Most of the jurors in the Oracle v Google trial thought Google's use of 37 Java APIs in Android should be allowed under the doctrine of fair use, one of the jurors revealed Wednesday after the trial had ended.
Nine jurors thought Google's use of the APIs (application programming interfaces) should be considered fair use, Greg Thompson, the jury foreman, told reporters outside the courtroom. But the other three jurors, including Thompson, did not buy that argument.
The jury's verdict had to be unanimous, so the nine-to-three split meant that the jury ended up not answering one of the most significant questions in the trial. That's one reason why the legal fight between Google and Oracle over Android is not over yet, even though Google emerged largely victorious from this battle.
Oracle sued Google in August 2010, arguing that its Android OS infringes Java-related patents and copyrights that Oracle acquired when it bought Sun Microsystems. The trial was held in two phases, the first to address the copyright claims and the second for the patent allegations.
The jury rendered its verdict Wednesday that Google had not infringed either of the two Java-related patents at stake. With the jury split over the earlier copyright question, there were no damages for them to decide on and they were dismissed.
On the copyright question, the jury agreed that Google infringed Oracle's copyrights by copying 37 Java APIs into Android. But they couldn't agree whether that infringement was protected by fair use, the doctrine that defines when copying may be allowed.
Those in favor were swayed by Google's argument that its use of the APIs was "transformative," Thompson said, meaning that they considered Android to be something new and different from the original work, which was the standard desktop edition of the Java platform. The transformative nature of a work is one of the key tests for fair use.
Jurors were also swayed by the idea that the APIs were functional in nature, Thompson said, another factor that tends to favor a fair-use argument. Google had told the jury the APIs are an essential part of Java and that the language is useless without them.

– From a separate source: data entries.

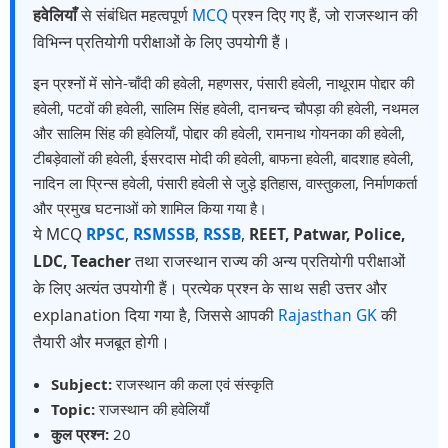
हवेलियाँ
से संबंधित महत्वपूर्ण
MCQ
प्रश्न दिए गए हैं, जो राजस्थान की
विभिन्न प्रतियोगी परीक्षाओं के लिए उपयोगी हैं।
इन प्रश्नों में सोने-चाँदी की हवेली, महणसर, पंसारी हवेली, नाथूराम पोद्दार की
हवेली, पटवों की हवेली, सालिम सिंह हवेली, दानचन्द चौपड़ा की हवेली, नथमल
और सालिम सिंह की हवेलियाँ, पोद्दार की हवेली, रामनाथ गोयनका की हवेली,
टीबड़ेवालों की हवेली, ईसरदास मोदी की हवेली, बाफना हवेली, बादशाह हवेली,
नादिन ला प्रिन्स हवेली, पंसारी हवेली से जुड़े इतिहास, वास्तुकला, निर्माणकर्ता
और प्रमुख घटनाओं को शामिल किया गया है।
ये MCQ
RPSC
,
RSMSSB
,
RSSB
,
REET, Patwar, Police,
LDC, Teacher
तथा राजस्थान राज्य की अन्य प्रतियोगी परीक्षाओं
के लिए अत्यंत उपयोगी हैं। प्रत्येक प्रश्न के साथ सही उत्तर और
explanation दिया गया है, जिससे आपकी
Rajasthan GK
की
तैयारी और मजबूत होगी।
Subject:
राजस्थान की कला एवं संस्कृति
Topic:
राजस्थान की हवेलियाँ
कुल प्रश्न:
20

A gaggle of reporters descended on the jury as it filed out of the courtroom. Thompson, a 52-year-old retirement plan specialist from Fremont, California, was the only one who agreed to be interviewed, and he was peppered with questions about how the jury reached its decisions.
Oracle's legal team also asked questions and took notes. They may have to try the fair-use question again in front of a different jury.
The trial has been a complex one, and what happens next hasn't been completely decided.
The judge in the case, William Alsup, has still to make an important ruling on whether the Java APIs can be copyrighted at all under U.S. law. That's a contentious issue and one that could have ramifications for programmers on other platforms.
He has been considering that question throughout the trial and could issue his ruling next week.
If Alsup decides the Java APIs cannot be copyrighted, the question of fair use becomes irrelevant for now, though Oracle is likely to appeal the judge's ruling to a higher court.
If Alsup rules that the Java APIs can be copyrighted, he will have to decide how to proceed on the question of fair use. One option, which Google favors, is to start the whole trial over before a new jury. Oracle's preference is to retain the infringement part of the verdict and have a new jury decide the question of fair use.
Alsup may also have another option. If he decides the Java APIs can legally be covered by copyright, Google is likely to appeal that decision. If it does, Alsup might let the higher court hear its appeal before making another jury consider the question of fair use. That way, if the higher court decides that the APIs can't be copyrighted, a second jury's time hasn't been wasted.
Whatever happens next, Oracle has emerged from this trial with much less than it hoped for. Last year, its damages expert was discussing awards for Oracle as high as US$6 billion. The judge asked him to redo his calculations twice, and by the time the trial started, Oracle was seeking about $1 billion in damages.
In the end, Oracle managed to hold Google liable for copying just nine lines of code into Android, for a function called rangeCheck, and eight other small files. The judge will decide what damages Oracle is to receive for that infringement, though they are not expected to exceed a few hundred thousand dollars.